Monday, August 10, 2009

The Stopping Place

The Stopping Place

There comes a time in every young boy’s life when he finally gets to drive. He eagerly awaits the day when dad takes him out and lets him get behind the wheel. When I was a young boy, around the age of eight, my father took me out for a drive on the back roads. Growing up in Southwest Virginia one becomes familiar with the back roads. Back roads are for the people who want to escape the fast-paced action that is our world, for those who want to relax and just enjoy the beauty of God’s creation. While driving on a back road we could enjoy the polychromatic foliage of an autumn day with all the yellows, reds, and oranges or the stillness of nature on a frigid, snowy winter day where the snow covers the nakedness of tree’s branches and forms a blanket for the ground or the refreshing sound of renewal during spring when life burst vividly from its long winter sleep or the cooling rain of a hot, summer day that adds that sweet aroma of freshness to the air.


The back roads are also a great place for a boy to spend quality time with his father and discover to the joy of driving. My father pulled over, scooted his seat back, and told me to come sit on his lap. Then he said, “Put it down into drive and pull easily back onto the road.” My legs weren’t quite long enough to reach the pedals yet so my dad would control the brakes and the gas. He gave it a little gas, and I pulled easily back onto the road. I was driving! I can still remember the feel of the leather steering wheel with its raised grips in the palm of my tiny hand. There wasn’t a boy who was happier in the entire world. But my dad always let his hand rest on the bottom of the steering wheel in case we passed another car or he needed to take quick control.


My getting to drive with my dad was a right of passage. He was saying I was now old enough to start learning how to drive and experience the excitement of driving especially in the foot hills of Southwest Virginia. We would always drive down this one road called Dry Branch. My dad would drive until we came to what we called the stopping place.


Back roads always have this little place, somewhere along the road, where you can stop. We always stopped at the same place. We really enjoyed the beauty of this spot. We could see a doe, a mother deer, grazing on the grass with her young. If it was night we could hear the melody of the crickets as they sang their peaceful song.


But what I loved about the stopping place was that I knew that it was my turn to drive. Eventually, my legs got long enough that I could start controlling the brakes and the gas. I would drive from Dry Branch to Forty-Foot– named for the forty-inch footprint found there.

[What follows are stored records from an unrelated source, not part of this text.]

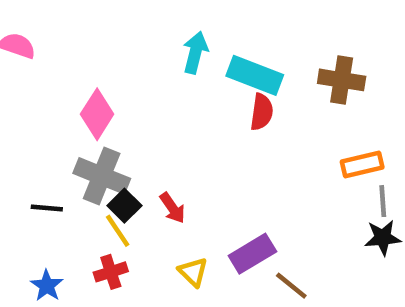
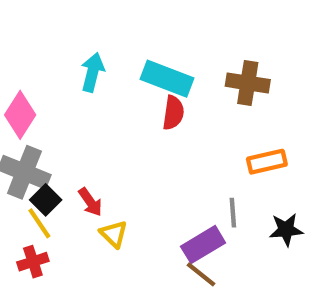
cyan arrow: (195, 53) -> (92, 72), moved
gray line: (383, 201) -> (233, 213), moved
purple rectangle: (252, 254) -> (203, 245), moved
yellow triangle: (193, 272) -> (114, 234), moved

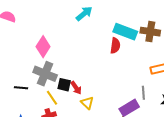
cyan arrow: (92, 72) -> (84, 14), moved, turned 36
cyan rectangle: (167, 79) -> (125, 32), moved
black square: (46, 200) -> (64, 85), moved, turned -32

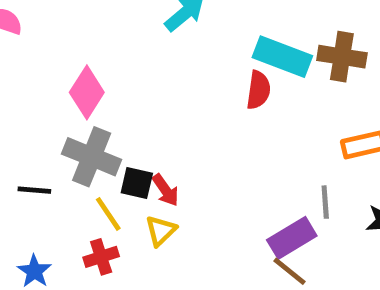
yellow triangle: (87, 103) -> (161, 231), moved, turned 32

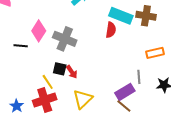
gray cross: (92, 157) -> (65, 39), moved
black line: (34, 190) -> (21, 46), moved
yellow triangle: (161, 231) -> (83, 99), moved, size x1.5
red cross: (101, 257) -> (45, 100), size x1.6

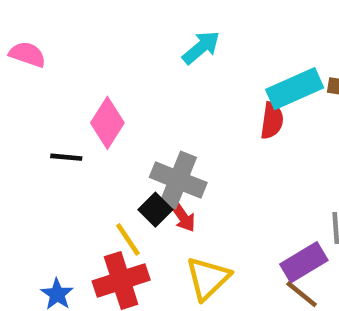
cyan rectangle: (121, 16) -> (295, 89), turned -45
gray cross: (65, 39) -> (178, 180), moved
black square: (60, 69) -> (155, 210), turned 32

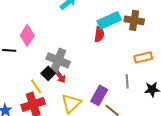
purple rectangle: (304, 262) -> (99, 95), moved, turned -30

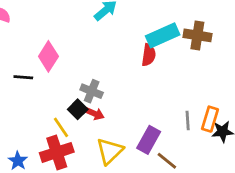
orange rectangle: (143, 57) -> (210, 119), moved, turned -60
gray cross: (58, 60) -> (92, 91), size x0.7
red arrow: (60, 76) -> (94, 113), turned -32

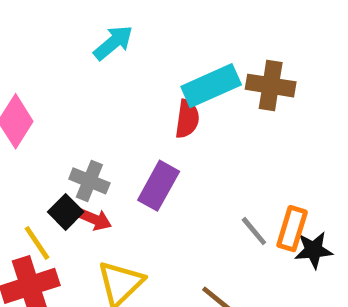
gray line: (188, 120) -> (254, 231), turned -36
purple rectangle: (149, 140) -> (159, 186), moved

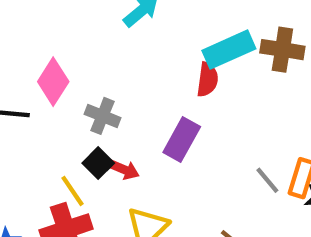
gray cross: (89, 181) -> (102, 116), moved

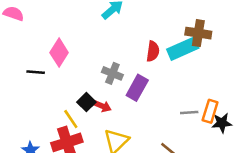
cyan rectangle: (229, 50) -> (183, 49), moved
gray cross: (102, 116) -> (112, 73), moved
gray line: (267, 180) -> (189, 112), turned -54

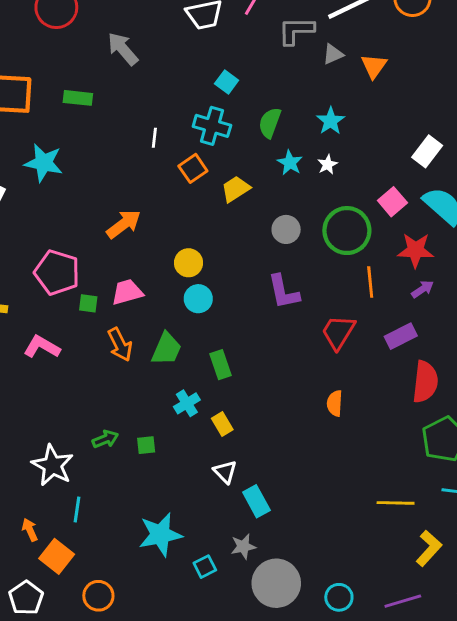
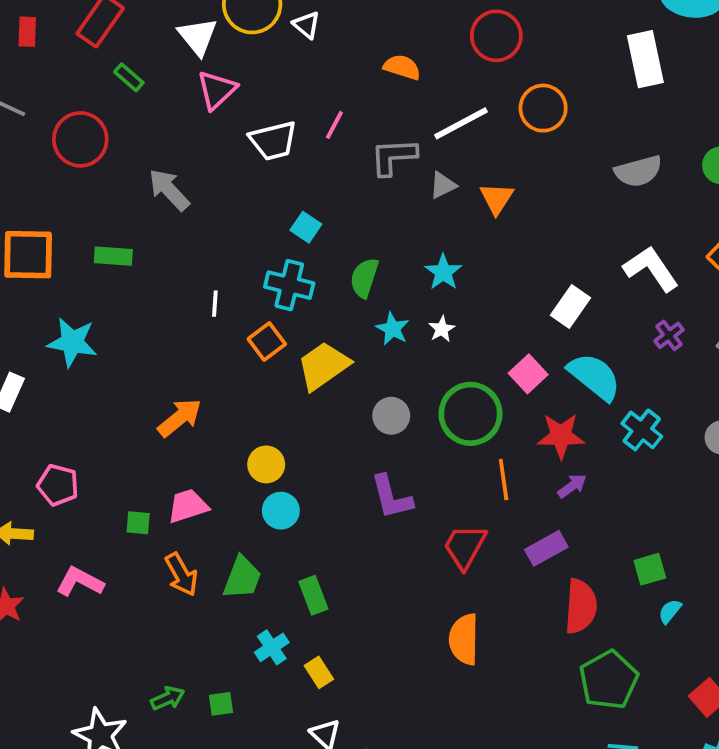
yellow trapezoid: (236, 189) -> (323, 366), size x1.4
pink pentagon: (57, 272) -> (58, 485), moved, size x0.7
orange semicircle: (335, 403) -> (464, 639), size x1.5

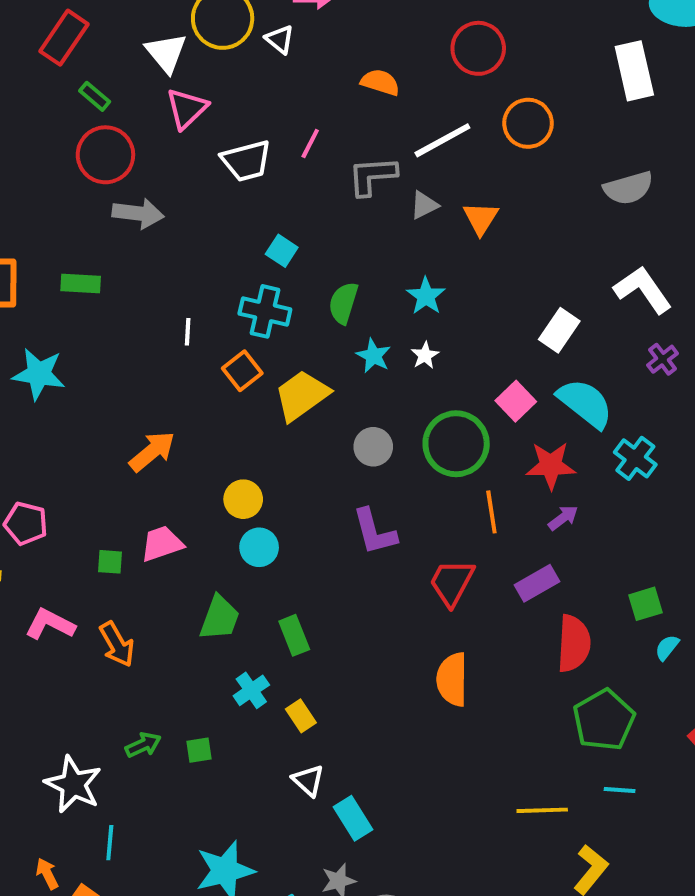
red circle: (80, 139) -> (105, 155), moved
gray arrow: (169, 190) -> (138, 213), turned 141
orange arrow: (181, 574) -> (117, 644), moved

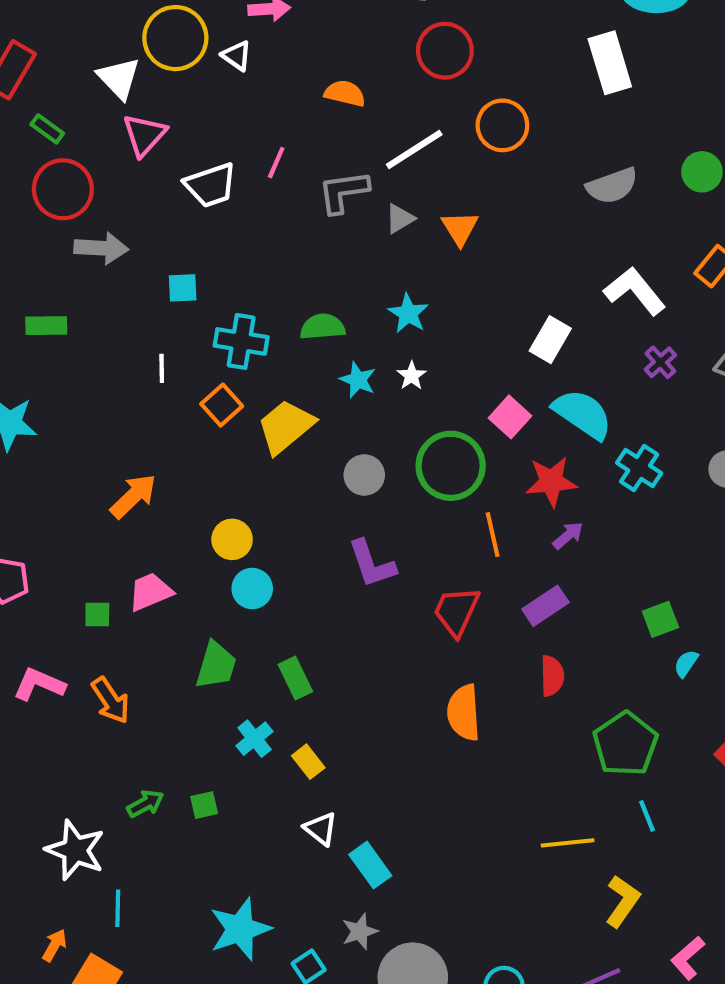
cyan square: (282, 251) -> (183, 288), moved, turned -32
green semicircle: (343, 303) -> (322, 327), turned 72
red semicircle: (574, 644) -> (552, 676), moved, size x0.7
cyan line: (620, 790) -> (647, 816), turned 68
orange arrow: (47, 874) -> (54, 945), turned 60

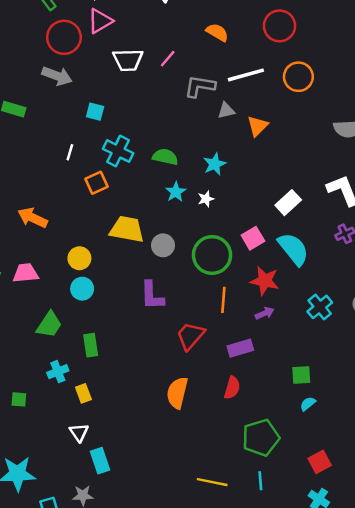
red circle: (63, 189) -> (64, 37), moved
yellow trapezoid: (286, 427) -> (127, 229), moved, turned 33
cyan cross: (639, 468) -> (320, 307), moved
orange arrow: (133, 496) -> (33, 218), turned -128

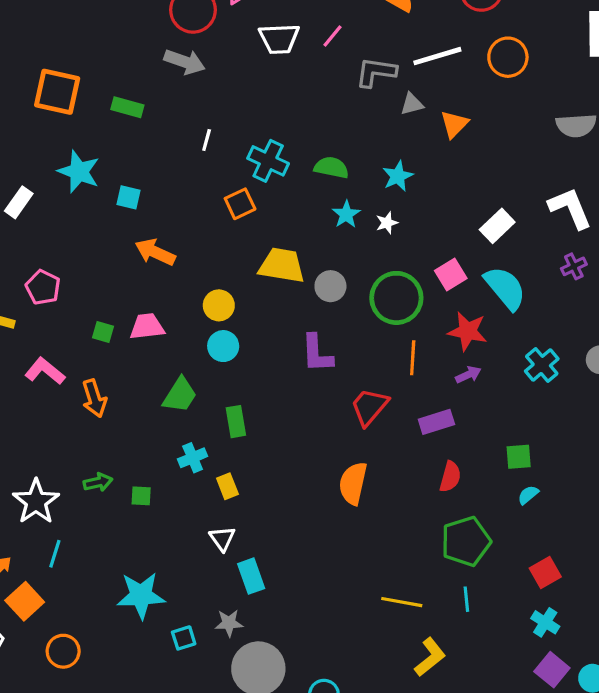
cyan square: (95, 112) -> (128, 197), moved
white line: (70, 152) -> (207, 140), moved
red semicircle: (232, 388) -> (450, 477), moved

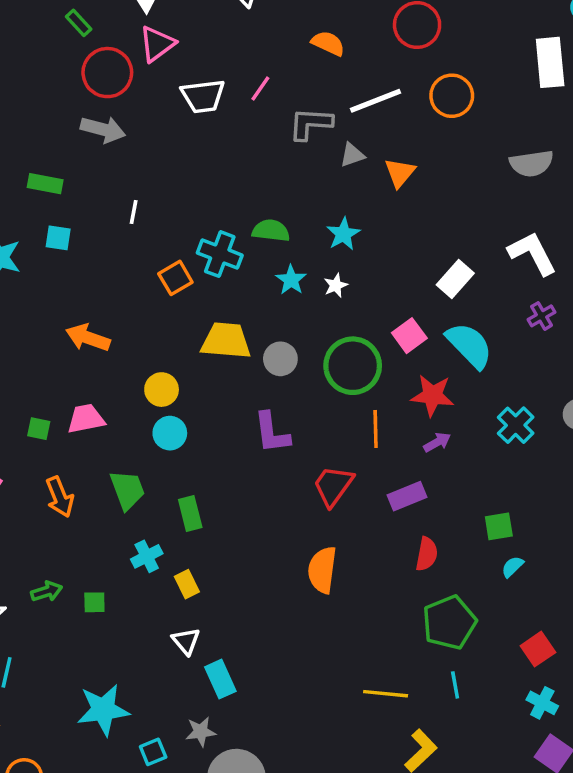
cyan cross: (268, 161) -> (220, 254), moved
cyan square: (128, 197) -> (58, 238), moved
green trapezoid: (180, 395) -> (127, 490), turned -48
orange arrow: (94, 398) -> (60, 497), moved

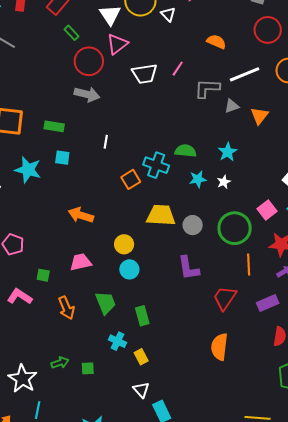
cyan star: (291, 280) -> (198, 179), turned 30
green square: (39, 429) -> (43, 275), moved
cyan cross: (147, 556) -> (118, 341), turned -36

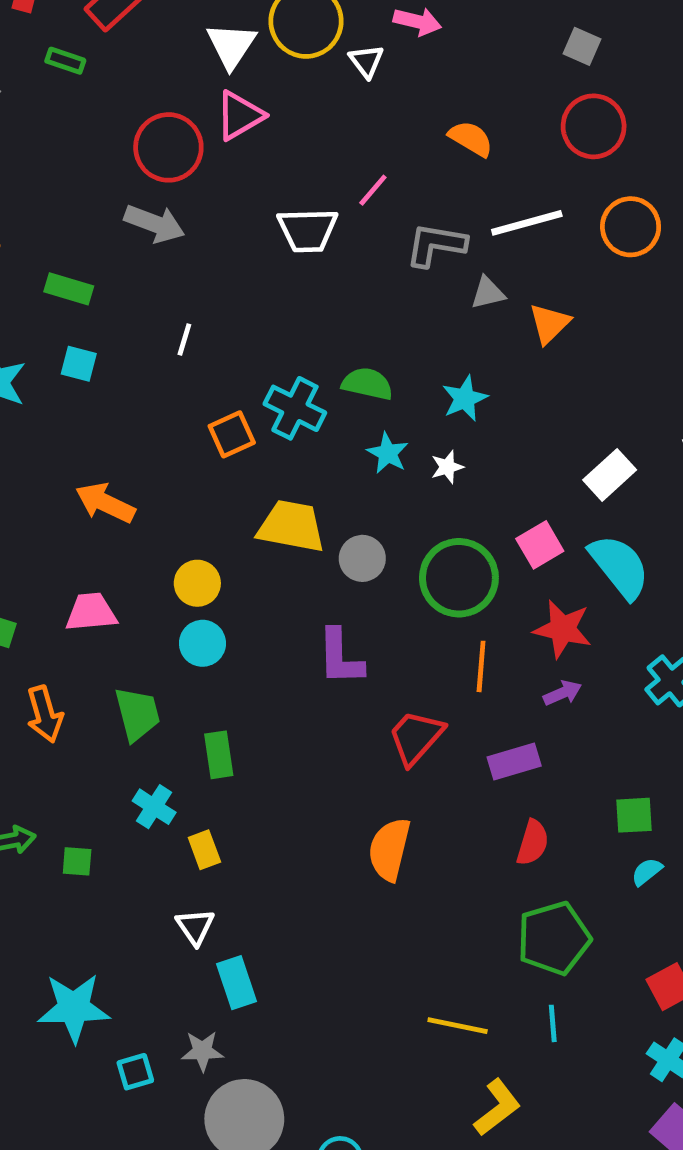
green rectangle: (72, 33) -> (65, 61), moved, turned -35
white trapezoid: (145, 74) -> (308, 230), moved
cyan star: (198, 179) -> (388, 453), turned 30

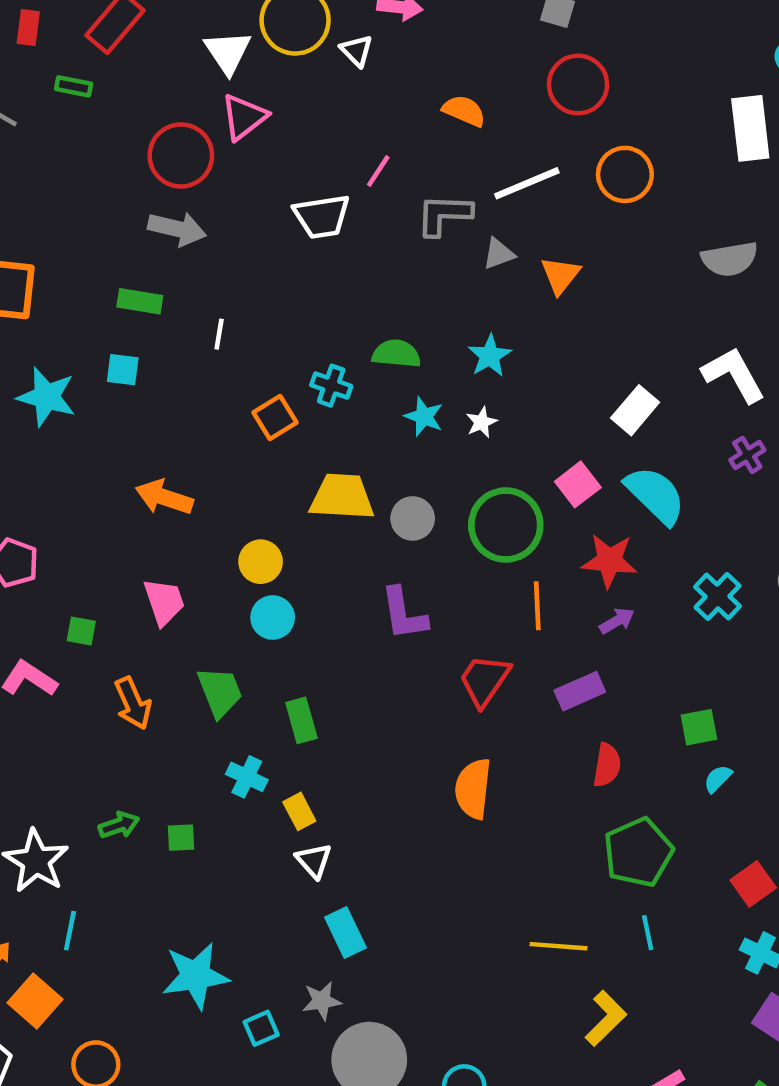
green rectangle: (69, 289) -> (140, 301), moved
cyan cross: (295, 408) -> (331, 386), size x0.7
pink trapezoid: (91, 612) -> (164, 602), turned 84
white triangle: (195, 927) -> (314, 861), moved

I grew older and taller, allowing me to drive with my dad there next to me in the passenger seat. Then one day I got my license, I could finally drive by myself. Now that I’m older and my dad is no longer with me when I drive every time, when I drive down those roads today I have great memories of which to reminisce. But what I look forward to the most is the day when I set my own son down on my lap and tell him, “Put it down into drive and pull easily back onto the road.”